>>>>>

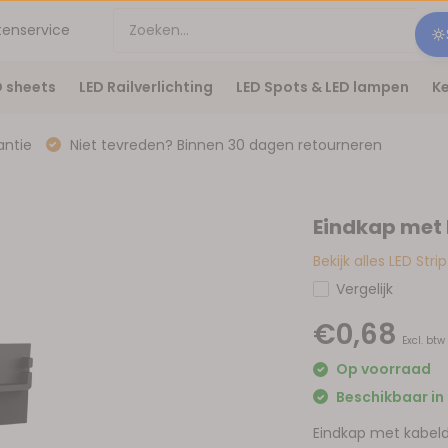
tenservice
D sheets
LED Railverlichting
LED Spots & LED lampen
Ke
antie
Niet tevreden? Binnen 30 dagen retourneren
Eindkap met
Bekijk alles LED Stri
Vergelijk
€0,68
Excl. btw
Op voorraad
Beschikbaar in 
Eindkap met kabel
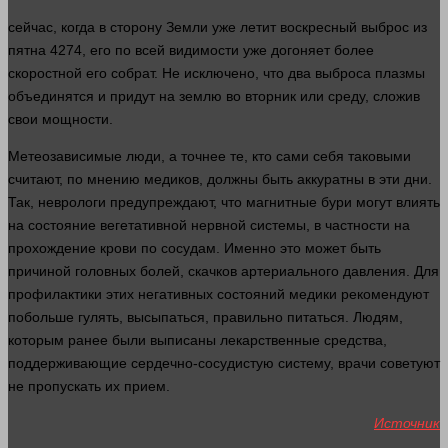
сейчас
, когда в
сторону
Земли уже летит воскресный выброс из
пятна 4274, его по всей видимости уже догоняет более
скоростной его собрат. Не исключено, что два выброса плазмы
объединятся и придут на
землю
во вторник или среду, сложив
свои мощности.
Метеозависимые
люди
, а точнее те, кто сами себя таковыми
считают, по мнению
медиков
, должны быть аккуратны в эти дни.
Так, неврологи предупреждают, что магнитные бури могут влиять
на
состояние
вегетативной нервной
системы
, в частности на
прохождение
крови
по сосудам. Именно это может быть
причиной головных болей, скачков артериального
давления
. Для
профилактики этих негативных состояний
медики
рекомендуют
побольше гулять, высыпаться, правильно питаться. Людям,
которым ранее были выписаны лекарственные
средства
,
поддерживающие сердечно-сосудистую систему, врачи советуют
не пропускать их прием.
Источник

<<<<<

**Requirement:** Above are records; count the lines among them that include the word "быть", and give only the number.

**Exercise response:** 2